Cervical fractures...ow, my broken neck

 We got a call the other day at work that our 87 year old Grandma had fallen and broken her neck. Now, this was third hand and no one seemed to know the extent of the break. All they knew is that she was being airlifted to a level 1 trauma center in Seattle for treatment. we were able to talk with the physician that treated her in the community hospital and found out she had sustained a C1-C2 fracture but was still moving, talking, and complaining when she left on the helicopter ride north.

  I spent my first 12 or so years in nursing working with backs and heads. I knew where this could head, but also knew that she could have an injury that was survivable and recoverable. It all depended on the details, so to speak. Meaning, just having a fracture itself is not the really bad part. The bad part is what else happened.....muscular tears, additional fractures, vascular injuries, facial fractures, closed or open head injury, and God knows what else.

  My partner found Grandma on a stretcher in the ER alone and crying. She hurt, she was scared, she was overwhelmed. She was able to talk to the docs and get a better picture. Grandma was still moving and feeling and they were planning surgery perhaps the next day. This was all good news.

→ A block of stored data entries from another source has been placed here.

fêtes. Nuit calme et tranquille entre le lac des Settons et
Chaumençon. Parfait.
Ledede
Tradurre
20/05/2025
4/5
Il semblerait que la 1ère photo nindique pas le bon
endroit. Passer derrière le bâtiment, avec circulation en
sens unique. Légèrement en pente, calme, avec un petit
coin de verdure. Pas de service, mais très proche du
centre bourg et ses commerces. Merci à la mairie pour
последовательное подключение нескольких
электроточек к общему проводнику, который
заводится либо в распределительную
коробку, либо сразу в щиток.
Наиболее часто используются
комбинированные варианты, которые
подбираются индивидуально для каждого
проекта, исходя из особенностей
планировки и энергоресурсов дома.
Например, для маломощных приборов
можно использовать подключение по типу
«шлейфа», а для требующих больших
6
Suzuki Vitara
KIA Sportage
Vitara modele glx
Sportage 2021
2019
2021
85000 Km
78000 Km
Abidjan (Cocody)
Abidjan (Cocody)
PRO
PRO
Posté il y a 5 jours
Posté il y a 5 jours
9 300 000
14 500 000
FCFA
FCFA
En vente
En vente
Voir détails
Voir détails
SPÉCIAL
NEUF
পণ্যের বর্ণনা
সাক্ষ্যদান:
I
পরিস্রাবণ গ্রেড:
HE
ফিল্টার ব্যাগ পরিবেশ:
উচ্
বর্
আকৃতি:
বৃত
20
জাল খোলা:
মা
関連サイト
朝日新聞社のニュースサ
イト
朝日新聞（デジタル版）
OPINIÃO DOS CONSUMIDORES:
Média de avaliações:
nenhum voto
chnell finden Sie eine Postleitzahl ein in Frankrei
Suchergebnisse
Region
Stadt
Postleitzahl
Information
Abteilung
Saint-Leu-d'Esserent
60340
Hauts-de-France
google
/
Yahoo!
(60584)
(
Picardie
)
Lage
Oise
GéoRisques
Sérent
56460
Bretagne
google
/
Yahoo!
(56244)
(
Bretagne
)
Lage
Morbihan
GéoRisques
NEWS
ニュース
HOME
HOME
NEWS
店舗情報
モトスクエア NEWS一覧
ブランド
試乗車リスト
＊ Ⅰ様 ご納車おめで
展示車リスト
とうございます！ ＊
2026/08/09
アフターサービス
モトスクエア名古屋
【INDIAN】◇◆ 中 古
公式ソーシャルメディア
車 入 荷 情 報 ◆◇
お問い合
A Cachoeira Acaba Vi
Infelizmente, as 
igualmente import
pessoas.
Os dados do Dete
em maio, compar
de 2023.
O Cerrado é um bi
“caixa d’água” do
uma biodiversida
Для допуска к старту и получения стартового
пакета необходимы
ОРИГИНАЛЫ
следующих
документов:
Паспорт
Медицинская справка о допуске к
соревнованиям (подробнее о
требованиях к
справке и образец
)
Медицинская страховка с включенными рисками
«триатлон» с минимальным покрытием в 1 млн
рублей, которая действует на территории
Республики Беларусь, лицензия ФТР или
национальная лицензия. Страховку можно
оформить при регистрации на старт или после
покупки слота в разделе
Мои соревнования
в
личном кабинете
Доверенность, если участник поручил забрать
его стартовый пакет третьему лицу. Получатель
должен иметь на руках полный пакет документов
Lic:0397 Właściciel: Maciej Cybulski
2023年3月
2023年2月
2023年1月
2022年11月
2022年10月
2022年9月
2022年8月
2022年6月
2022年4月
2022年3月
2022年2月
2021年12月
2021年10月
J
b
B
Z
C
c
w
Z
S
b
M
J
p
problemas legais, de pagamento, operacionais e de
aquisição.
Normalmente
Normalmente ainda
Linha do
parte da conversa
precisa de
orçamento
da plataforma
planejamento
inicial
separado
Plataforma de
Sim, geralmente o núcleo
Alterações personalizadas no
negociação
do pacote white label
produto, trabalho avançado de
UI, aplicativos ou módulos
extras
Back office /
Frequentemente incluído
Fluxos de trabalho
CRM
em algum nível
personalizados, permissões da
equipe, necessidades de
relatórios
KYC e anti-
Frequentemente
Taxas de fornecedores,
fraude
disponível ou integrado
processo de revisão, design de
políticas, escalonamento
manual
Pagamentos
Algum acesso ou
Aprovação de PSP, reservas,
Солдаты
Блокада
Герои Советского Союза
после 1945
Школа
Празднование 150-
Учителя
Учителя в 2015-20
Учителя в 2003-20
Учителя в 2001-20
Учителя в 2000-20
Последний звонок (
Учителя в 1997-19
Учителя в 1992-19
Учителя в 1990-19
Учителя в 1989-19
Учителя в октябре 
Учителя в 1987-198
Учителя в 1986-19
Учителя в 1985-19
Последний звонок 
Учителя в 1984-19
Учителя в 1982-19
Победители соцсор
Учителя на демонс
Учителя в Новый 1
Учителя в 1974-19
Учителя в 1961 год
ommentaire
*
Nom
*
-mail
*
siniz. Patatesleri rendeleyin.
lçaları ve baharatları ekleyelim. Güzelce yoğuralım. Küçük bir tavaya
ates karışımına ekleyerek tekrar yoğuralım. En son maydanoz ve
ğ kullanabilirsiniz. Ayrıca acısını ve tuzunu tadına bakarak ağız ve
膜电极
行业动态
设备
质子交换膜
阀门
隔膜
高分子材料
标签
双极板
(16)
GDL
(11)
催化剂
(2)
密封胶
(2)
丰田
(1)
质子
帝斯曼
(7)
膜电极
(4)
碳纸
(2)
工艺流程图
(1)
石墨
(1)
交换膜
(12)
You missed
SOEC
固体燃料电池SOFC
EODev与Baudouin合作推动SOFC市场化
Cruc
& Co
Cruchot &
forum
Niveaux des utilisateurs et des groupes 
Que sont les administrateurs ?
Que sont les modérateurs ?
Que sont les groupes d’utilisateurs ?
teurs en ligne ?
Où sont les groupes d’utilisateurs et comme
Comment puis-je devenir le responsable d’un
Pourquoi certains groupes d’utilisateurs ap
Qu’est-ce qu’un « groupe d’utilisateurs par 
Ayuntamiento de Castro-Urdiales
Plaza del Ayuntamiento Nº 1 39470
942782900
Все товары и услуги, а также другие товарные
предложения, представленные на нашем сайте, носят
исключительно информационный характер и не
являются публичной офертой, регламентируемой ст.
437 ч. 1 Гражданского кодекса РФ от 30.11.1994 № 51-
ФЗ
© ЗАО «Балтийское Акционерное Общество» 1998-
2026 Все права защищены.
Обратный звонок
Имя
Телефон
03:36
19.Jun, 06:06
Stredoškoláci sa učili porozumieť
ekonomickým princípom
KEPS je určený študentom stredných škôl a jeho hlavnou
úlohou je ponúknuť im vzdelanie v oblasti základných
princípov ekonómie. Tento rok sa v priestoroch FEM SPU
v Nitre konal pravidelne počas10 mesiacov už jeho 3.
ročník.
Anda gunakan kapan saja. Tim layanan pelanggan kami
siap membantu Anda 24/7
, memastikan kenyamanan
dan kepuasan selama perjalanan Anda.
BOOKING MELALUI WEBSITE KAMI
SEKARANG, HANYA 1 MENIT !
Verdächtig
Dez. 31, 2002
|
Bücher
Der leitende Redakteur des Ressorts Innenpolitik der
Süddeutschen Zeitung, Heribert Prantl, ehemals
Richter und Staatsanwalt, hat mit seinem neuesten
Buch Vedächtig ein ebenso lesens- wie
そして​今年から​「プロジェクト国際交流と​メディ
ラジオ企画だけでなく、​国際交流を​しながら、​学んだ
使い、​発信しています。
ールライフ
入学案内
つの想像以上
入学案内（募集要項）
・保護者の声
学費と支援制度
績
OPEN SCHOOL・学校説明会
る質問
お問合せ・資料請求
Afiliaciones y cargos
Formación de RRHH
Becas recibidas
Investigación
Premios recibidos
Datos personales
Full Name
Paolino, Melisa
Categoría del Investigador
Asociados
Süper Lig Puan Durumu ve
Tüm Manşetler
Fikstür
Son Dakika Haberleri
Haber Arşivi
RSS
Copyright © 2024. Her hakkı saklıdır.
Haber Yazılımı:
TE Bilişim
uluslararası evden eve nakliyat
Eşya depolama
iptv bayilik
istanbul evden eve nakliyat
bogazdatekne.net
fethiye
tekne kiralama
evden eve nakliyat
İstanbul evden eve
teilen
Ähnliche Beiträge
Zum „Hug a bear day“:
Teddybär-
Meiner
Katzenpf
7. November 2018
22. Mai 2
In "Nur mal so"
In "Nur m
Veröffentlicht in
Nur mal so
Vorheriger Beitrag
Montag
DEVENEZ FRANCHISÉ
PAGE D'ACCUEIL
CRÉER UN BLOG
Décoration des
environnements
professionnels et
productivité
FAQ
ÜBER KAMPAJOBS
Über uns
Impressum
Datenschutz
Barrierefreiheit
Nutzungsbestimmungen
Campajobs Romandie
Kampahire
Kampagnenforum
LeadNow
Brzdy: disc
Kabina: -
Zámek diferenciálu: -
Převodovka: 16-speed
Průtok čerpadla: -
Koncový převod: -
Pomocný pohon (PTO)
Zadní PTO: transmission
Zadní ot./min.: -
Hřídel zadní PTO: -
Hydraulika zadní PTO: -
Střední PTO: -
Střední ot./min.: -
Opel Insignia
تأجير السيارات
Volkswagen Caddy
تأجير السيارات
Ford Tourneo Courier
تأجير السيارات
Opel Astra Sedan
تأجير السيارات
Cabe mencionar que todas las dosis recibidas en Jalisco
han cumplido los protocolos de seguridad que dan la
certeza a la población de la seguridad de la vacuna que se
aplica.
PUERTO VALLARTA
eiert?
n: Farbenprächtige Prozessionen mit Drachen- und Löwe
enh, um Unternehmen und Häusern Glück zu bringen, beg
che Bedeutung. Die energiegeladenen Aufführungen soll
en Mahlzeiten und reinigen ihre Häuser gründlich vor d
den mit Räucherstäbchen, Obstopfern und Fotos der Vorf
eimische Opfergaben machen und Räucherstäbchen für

  But I had a million other questions...what about spinal cord injury. It was apparent to me that she had not sustained severe spinal cord injury because she still had the ability to move and feel and that the docs were comfortable with delaying the surgery a bit. Other questions might be had it sustained a bruise, did it tear anywhere, could compression be a factor at some point. And what about vascular stuff. the most likely circulatory impairment would be of the vertebral-basilar artery. But there are others, and a lot of them. Sustained circulatory impairment of these could lead to paresis or locked in syndrome and even on to death.  What about muscular injury? Tears, seperations, hematomas. Ligament damage? The same concerns.

  C1 is also called the atlas. It is a bony ring that does a lot in stabilizing the head. Fracture results in cracks or breaks and may separate the ring into pieces. If it fractures yet the pieces stay in place it is called a burst fracture. but those same breaks can shift and the begin to separate.

If they do, the base of support for the weight and stabilization of the head begins to erode, and not evenly in most cases. If there is accompanying muscular injury and rigidity and spasm(which there most often is), those forces can actually work to pull the rings farther apart.

C2 is called the axis. It has a protrusion that extends upward, and actually slips into C1, almost interlocking. This protrusion is called a pedicle. Grandma had broken that off and that was leaning forward and could cause serious damage if not treated. So the answer was surgery for stabilization. C1-C3 posterior fusion.